Triple-I comes out in support of risk-based pricing

15th September 2022 - Author: Pete Carvill

A new paper from Triple-I says that risk-based pricing allows insurers to offer the lowest premiums to policyholders with the most-favourable risk factors.

The paper, Trends and Insights: Risk-Based Pricing of Insurance, states that risk-based pricing also allows insurers to offer higher premiums for less-favourable risks. Triple-I said in the report that while such a model seems ‘a fundamental concept’, misunderstandings ‘regularly sow confusion’.

It wrote: “This concept becomes complicated when actuarially sound rating factors intersect with other attributes in ways that can be perceived as unfairly discriminatory. For example, concerns have been raised about the use of credit-based insurance scores, geography, home ownership, and motor vehicle records in setting home and car insurance premium rates. Critics say this can lead to ‘proxy discrimination’, with people of colour in urban neighbourhoods sometimes charged more than their suburban neighbours for the same coverage.”

The paper refers to the US state of New Jersey, which implemented risk-based pricing. It says, in 2002, that four of the six largest insurers did not do business in the state, with the country’s largest insurer saying it was leaving. Alongside this, it says that 80% of drivers subsidised bad drivers.

Holly Bakke, the former banking and insurance commissioner for New Jersey, is quoted as writing last year: “The Legislature replaced an outdated system with a competitive one that protected consumers. In short order, over $170m was returned to drivers in the form of refunds and price reductions. Today, there are over 70 auto insurers competing for New Jersey drivers, and the percentage of uninsured drivers is the lowest in the country.”
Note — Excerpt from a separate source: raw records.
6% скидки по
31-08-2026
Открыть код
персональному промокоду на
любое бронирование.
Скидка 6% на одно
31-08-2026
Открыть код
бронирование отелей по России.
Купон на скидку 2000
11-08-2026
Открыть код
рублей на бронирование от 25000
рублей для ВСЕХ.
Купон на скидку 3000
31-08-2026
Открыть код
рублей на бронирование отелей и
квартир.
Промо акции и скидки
Register for the Artemis ILS Asia 2024 conference

Now, Triple-I is saying that risk-based pricing has many benefits, including the accurate reflection of risk, aligning the premiums paid with risk assumed, expanding the availability of coverage, and promoting a competitive marketplace.

It added: “The risk-based pricing concept also incorporates actuarially sound rating factors such as credit-based insurance scores, geography, home ownership and motor vehicle records. These variables improve the accuracy of insurance prices for auto and homeowners insurance.”

The Brief also addressed concerns regarding the use of gender as a rating factor. Six states currently ban insurers from using gender as a factor when pricing personal auto insurance. Gender and age have long been reliable predictors of the likelihood a prospective policyholder will file an auto insurance claim. Denying insurers access to actuarially sound rating tools would force them to price risk less precisely, causing lower-risk drivers to subsidize the riskiest ones, Triple-I noted.

Dale Porfilio, chief insurance officer of Triple-I, said: “There is no place in today’s insurance market for unfair discrimination. In addition to being illegal, discrimination based on any factor that doesn’t directly affect the insured risk would be bad business in today’s diverse society.”